Innovenergy_trunk/csharp/App/Backend/generate_alarm_translations.py

#!/usr/bin/env python3
"""
generate_alarm_translations.py

One-time script: reads AlarmKnowledgeBase.cs, calls Mistral API to translate
all alarm entries into German (de), French (fr), and Italian (it), and writes:

  Resources/AlarmTranslations.de.json   ← backend uses these at startup
  Resources/AlarmTranslations.fr.json
  Resources/AlarmTranslations.it.json
  Resources/AlarmNames.de.json          ← frontend lang file additions
  Resources/AlarmNames.fr.json
  Resources/AlarmNames.it.json

Usage:
  export MISTRAL_API_KEY=your_key_here
  python3 generate_alarm_translations.py

Output files can be reviewed/edited before committing.
"""

import re
import json
import os
import sys
import time
from typing import Optional
import requests

# ── Config ─────────────────────────────────────────────────────────────────

KNOWLEDGE_BASE_FILE = "Services/AlarmKnowledgeBase.cs"
RESOURCES_DIR       = "Resources"
MISTRAL_URL         = "https://api.mistral.ai/v1/chat/completions"
MISTRAL_MODEL       = "mistral-small-latest"
BATCH_SIZE          = 3    # alarms per API call — smaller = less chance of token truncation
RETRY_DELAY         = 5    # seconds between retries on rate-limit
MAX_RETRIES         = 3
REQUEST_TIMEOUT     = (10, 90)  # (connect_timeout, read_timeout) in seconds

LANGUAGES = {
    "de": "German",
    "fr": "French",
    "it": "Italian",
}

# ── Parsing ─────────────────────────────────────────────────────────────────

def split_camel_case(name: str) -> str:
    """'AbnormalGridVoltage' → 'Abnormal Grid Voltage'"""
    return re.sub(r'(?<=[a-z])(?=[A-Z])|(?<=[A-Z])(?=[A-Z][a-z])', ' ', name).strip()


def parse_knowledge_base(filepath: str) -> dict:
    """
    Parses AlarmKnowledgeBase.cs and returns a dict:
      { "AlarmKey": { "Explanation": "...", "Causes": [...], "NextSteps": [...] } }
    """
    with open(filepath, "r", encoding="utf-8") as f:
        content = f.read()

    alarms = {}

    # Find positions of all alarm key declarations: ["Key"] = new()
    key_matches = list(re.finditer(r'\["(\w+)"\]\s*=\s*new\(\)', content))

    for i, key_match in enumerate(key_matches):
        key = key_match.group(1)
        start = key_match.start()
        end = key_matches[i + 1].start() if i + 1 < len(key_matches) else len(content)
        block = content[start:end]

        # Explanation (single string)
        exp_match = re.search(r'Explanation\s*=\s*"((?:[^"\\]|\\.)*)"', block)
        explanation = exp_match.group(1) if exp_match else ""
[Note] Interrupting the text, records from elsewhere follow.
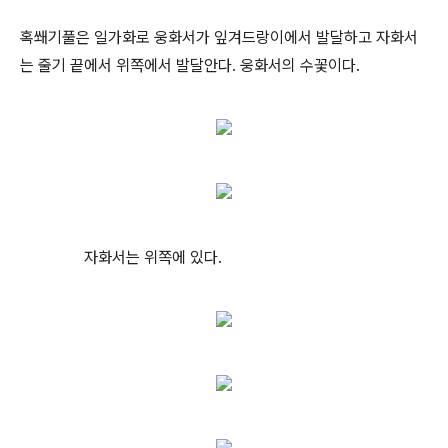
혹쐐기풀은 일가화로 웅화서가 잎겨드랑이에서 발달하고 자화서
는 줄기 끝에서 위쪽에서 발달안다. 웅화서의 수꽃이다.
자화서는 위쪽에 있다.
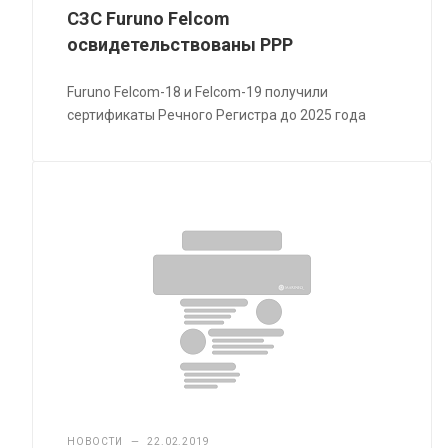
СЗС Furuno Felcom
освидетельствованы РРР
Furuno Felcom-18 и Felcom-19 получили
сертификаты Речного Регистра до 2025 года
НОВОСТИ
—
22.02.2019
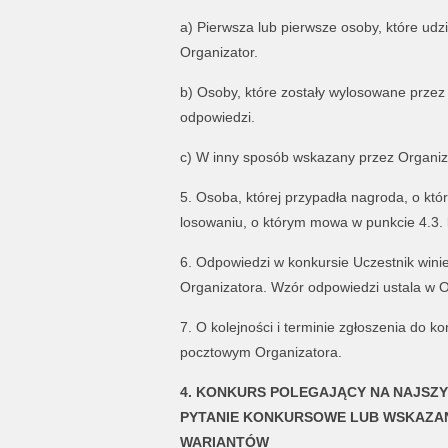
a) Pierwsza lub pierwsze osoby, które udzi
Organizator.
b) Osoby, które zostały wylosowane przez 
odpowiedzi.
c) W inny sposób wskazany przez Organiza
5. Osoba, której przypadła nagroda, o któ
losowaniu, o którym mowa w punkcie 4.3. 
6. Odpowiedzi w konkursie Uczestnik wini
Organizatora. Wzór odpowiedzi ustala w O
7. O kolejności i terminie zgłoszenia do 
pocztowym Organizatora.
4. KONKURS POLEGAJĄCY NA NAJSZY
PYTANIE KONKURSOWE LUB WSKAZA
WARIANTÓW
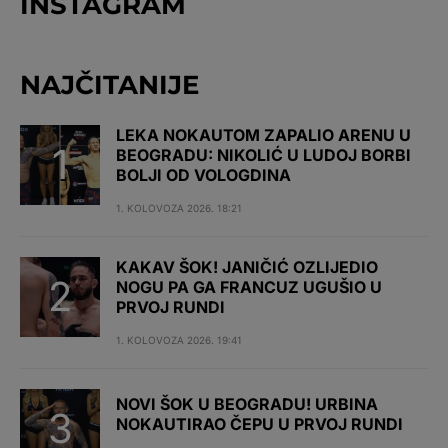
INSTAGRAM
NAJČITANIJE
LEKA NOKAUTOM ZAPALIO ARENU U
BEOGRADU: NIKOLIĆ U LUDOJ BORBI
BOLJI OD VOLOGDINA
1. KOLOVOZA 2026. 18:21
KAKAV ŠOK! JANIČIĆ OZLIJEDIO
NOGU PA GA FRANCUZ UGUŠIO U
PRVOJ RUNDI
1. KOLOVOZA 2026. 19:41
NOVI ŠOK U BEOGRADU! URBINA
NOKAUTIRAO ČEPU U PRVOJ RUNDI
        # Causes (string array)
        causes_section = re.search(r'Causes\s*=\s*new\[\]\s*\{([^}]+)\}', block, re.DOTALL)
        causes = re.findall(r'"((?:[^"\\]|\\.)*)"', causes_section.group(1)) if causes_section else []

        # NextSteps (string array)
        steps_section = re.search(r'NextSteps\s*=\s*new\[\]\s*\{([^}]+)\}', block, re.DOTALL)
        next_steps = re.findall(r'"((?:[^"\\]|\\.)*)"', steps_section.group(1)) if steps_section else []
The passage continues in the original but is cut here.